К персональному и соборно-церковному опыту построения идентичности присоединяется и опыт т. н. негативной идентичности, через который и выявляется искомое церковно-социоморфное «Мы». Из тех же древнерусских памятников узнаём о «выборе веры» св. князем Владимиром. Сделанный выбор и является выбором своей идентичности субъектом (цивилизационным целым) при наличии альтернативных, – в мировоззренческом, этическом и эстетическом аспектах, вариантов.
И тот выбор, который она сделала (сделала сама – он ей не был навязан, как многим другим народам), был обусловлен всем предшествующим её развитием.

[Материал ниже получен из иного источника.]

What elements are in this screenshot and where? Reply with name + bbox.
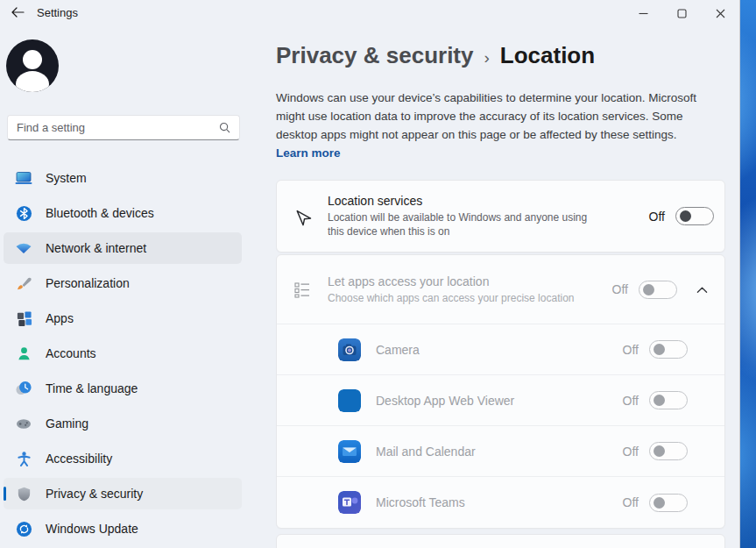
breadcrumb: Privacy & security › Location bbox=[276, 42, 725, 69]
selection-indicator bbox=[4, 487, 6, 501]
collapse-button[interactable] bbox=[689, 286, 714, 294]
toggle-knob bbox=[643, 284, 654, 295]
app-row-desktop-app-web-viewer: Desktop App Web Viewer Off bbox=[277, 375, 724, 426]
app-row-microsoft-teams: Microsoft Teams Off bbox=[277, 477, 724, 528]
minimize-icon bbox=[639, 9, 648, 18]
app-row-mail-and-calendar: Mail and Calendar Off bbox=[277, 426, 724, 477]
setting-subtitle: Choose which apps can access your precis… bbox=[328, 291, 599, 305]
desktop-wallpaper bbox=[740, 0, 756, 548]
wifi-icon bbox=[15, 239, 32, 257]
sidebar-item-label: Accessibility bbox=[46, 452, 112, 466]
shield-icon bbox=[15, 485, 32, 502]
accessibility-person-icon bbox=[15, 450, 32, 467]
clock-globe-icon bbox=[15, 380, 32, 397]
description-text: Windows can use your device’s capabiliti… bbox=[276, 91, 696, 141]
app-list-icon bbox=[277, 281, 328, 298]
close-icon bbox=[716, 9, 725, 18]
app-row-camera: Camera Off bbox=[277, 324, 724, 375]
sidebar-item-network-internet[interactable]: Network & internet bbox=[4, 232, 242, 264]
sidebar-item-privacy-security[interactable]: Privacy & security bbox=[4, 478, 242, 509]
sidebar-item-accessibility[interactable]: Accessibility bbox=[4, 443, 242, 474]
desktop-app-web-viewer-icon bbox=[338, 389, 361, 412]
teams-app-icon bbox=[338, 491, 361, 514]
main-content: Privacy & security › Location Windows ca… bbox=[276, 26, 725, 548]
toggle-knob bbox=[654, 445, 665, 457]
sidebar-item-apps[interactable]: Apps bbox=[4, 302, 242, 334]
app-title: Settings bbox=[37, 6, 78, 19]
app-name: Microsoft Teams bbox=[376, 495, 623, 509]
toggle-knob bbox=[654, 497, 665, 509]
toggle-knob bbox=[654, 395, 665, 406]
sidebar-item-label: Time & language bbox=[46, 381, 138, 395]
toggle-state-label: Off bbox=[623, 445, 639, 459]
close-button[interactable] bbox=[701, 0, 739, 26]
app-name: Camera bbox=[376, 343, 623, 357]
avatar[interactable] bbox=[6, 39, 59, 92]
sidebar-item-label: Apps bbox=[46, 311, 74, 325]
sidebar-item-bluetooth-devices[interactable]: Bluetooth & devices bbox=[4, 197, 242, 229]
app-name: Desktop App Web Viewer bbox=[376, 394, 623, 408]
sidebar-item-time-language[interactable]: Time & language bbox=[4, 373, 242, 404]
mail-and-calendar-toggle bbox=[649, 442, 688, 460]
person-icon bbox=[15, 345, 32, 362]
toggle-state-label: Off bbox=[649, 210, 665, 224]
app-name: Mail and Calendar bbox=[376, 445, 623, 459]
apps-grid-icon bbox=[15, 310, 32, 327]
sidebar-item-label: Personalization bbox=[46, 276, 130, 290]
toggle-knob bbox=[680, 210, 691, 222]
mail-app-icon bbox=[338, 440, 361, 463]
sidebar-item-label: System bbox=[46, 171, 87, 185]
toggle-state-label: Off bbox=[623, 394, 639, 408]
settings-window: Settings bbox=[0, 0, 740, 548]
camera-toggle bbox=[649, 340, 688, 359]
sidebar-item-accounts[interactable]: Accounts bbox=[4, 338, 242, 369]
location-services-toggle[interactable] bbox=[675, 207, 714, 225]
back-arrow-icon bbox=[11, 7, 25, 18]
next-setting-card bbox=[276, 534, 725, 548]
game-controller-icon bbox=[15, 415, 32, 432]
sidebar-item-personalization[interactable]: Personalization bbox=[4, 267, 242, 299]
titlebar: Settings bbox=[0, 0, 739, 26]
page-title: Location bbox=[500, 42, 595, 69]
toggle-state-label: Off bbox=[623, 495, 639, 509]
sidebar-item-label: Network & internet bbox=[46, 241, 146, 255]
search-icon bbox=[219, 122, 230, 133]
setting-title: Location services bbox=[328, 194, 640, 208]
sidebar-item-gaming[interactable]: Gaming bbox=[4, 408, 242, 439]
apps-access-toggle bbox=[639, 281, 677, 299]
bluetooth-icon bbox=[15, 204, 32, 222]
search-box bbox=[7, 115, 240, 140]
apps-access-card: Let apps access your location Choose whi… bbox=[276, 254, 725, 529]
toggle-state-label: Off bbox=[612, 282, 628, 296]
toggle-knob bbox=[654, 344, 665, 355]
page-description: Windows can use your device’s capabiliti… bbox=[276, 89, 725, 162]
system-icon bbox=[15, 169, 32, 187]
sidebar-item-label: Privacy & security bbox=[46, 487, 143, 501]
desktop-app-web-viewer-toggle bbox=[649, 391, 688, 409]
maximize-button[interactable] bbox=[662, 0, 701, 26]
sidebar-item-windows-update[interactable]: Windows Update bbox=[4, 513, 242, 544]
user-silhouette-icon bbox=[6, 39, 59, 92]
sidebar-item-label: Bluetooth & devices bbox=[46, 206, 154, 220]
sidebar-item-label: Accounts bbox=[46, 346, 96, 360]
apps-access-header[interactable]: Let apps access your location Choose whi… bbox=[277, 255, 724, 324]
breadcrumb-separator-icon: › bbox=[484, 48, 489, 68]
window-controls bbox=[624, 0, 739, 26]
minimize-button[interactable] bbox=[624, 0, 662, 26]
sidebar-item-system[interactable]: System bbox=[4, 162, 242, 194]
camera-app-icon bbox=[338, 338, 361, 361]
microsoft-teams-toggle bbox=[649, 494, 688, 512]
chevron-up-icon bbox=[696, 286, 708, 294]
maximize-icon bbox=[677, 9, 687, 18]
toggle-state-label: Off bbox=[623, 343, 639, 357]
sync-arrows-icon bbox=[15, 520, 32, 537]
search-input[interactable] bbox=[17, 121, 219, 134]
breadcrumb-parent[interactable]: Privacy & security bbox=[276, 42, 473, 69]
location-arrow-icon bbox=[277, 207, 328, 226]
brush-icon bbox=[15, 274, 32, 292]
location-services-card: Location services Location will be avail… bbox=[276, 180, 725, 253]
setting-title: Let apps access your location bbox=[328, 274, 604, 288]
back-button[interactable] bbox=[5, 2, 30, 23]
sidebar-item-label: Gaming bbox=[46, 416, 88, 431]
learn-more-link[interactable]: Learn more bbox=[276, 144, 341, 162]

Это касается не только того, что она предпочла христианство иудаизму и исламу, но и предпочла восточное христианство западному. Последнее объясняется не наличием каких-либо антипатий к Западной Европе – их не было и не могло быть (вплоть до ХШ века оттуда ей ничего не угрожало), а иной направленностью всего комплекса её интересов [35]
.Комплекс же этих интересов, о чём свидетельствует то же «Слово» митрополита Илариона, связан с благодатью, даруемой Господом Богом всем народам для их просвещения и спасения.
Применительно к рассматриваемой в работе теме – теме культурной идентичности, необходим шаг в сторону предварительной концептуальной конкретизации природы отечественной культуры, возможный при учёте эмпирического плана её развёртывания. Намечаемая конкретизация делается с оглядкой на сформулированную Н. Бердяевым антиномию русской культуры:
Подлинно есть в русском духе устремлённость к крайнему и предельному. А путь культуры – есть срединный путь. И для судьбы России самый жизненный вопрос – сумеет ли она себя дисциплинировать для культуры, сохранив всё своё своеобразие, всю независимость своего духа [36]
.Иначе говоря, культурный процесс в рамках такой самобытной цивилизации как русская (восточнославянская) цивилизация возможен в виде перманентного удержания самобытности, понимаемой в терминах «дух», «духовное делание», «духовное подвижничество», а значит, и в известном смысле и в известных пределах, самопорождающий исторический телос и смысл бытия. Внешний шаблон культуры, нужно понимать – западной, к ней неприложим, в силу того же бердяевского учения о свободе, творчестве и объективации.
Для осуществления задачи конкретизации, имеющей когнитивно-уточняющую функцию, понадобится то, что С. Б. Крымский назвал «культурно-историческими моделями познания»[37]
. Подобные модели ориентируют исследователя не просто на форму культуры, а на определённый (в содержательном плане) культурный ареал, интенционально вычленяемый из временного потока под названием исторический процесс. Проще говоря, в исследовательский фокус попадают века вдохновения и труда исторического субъекта, каковым, вслед за Н.Я. Данилевским, можно признать культурно-исторический тип. В нашем случае речь идёт о славянском культурно-историческом типе, имеющем, помимо исторической хронометрии своей жизни, ряд географических, геополитических, геокультурных и собственно духовно-организующих в единое целое – «Мы», привязок.Роль когнитивных моделей в науке, как известно, может быть различной: от решения специально-предметных исследовательских задач – до получения различных знаний, обслуживающих моделирование. В нашем случае модель конструируется и рассматривается в связи с моделируемым объектом, для последующих процедур её использования в нормативно-познавательном плане.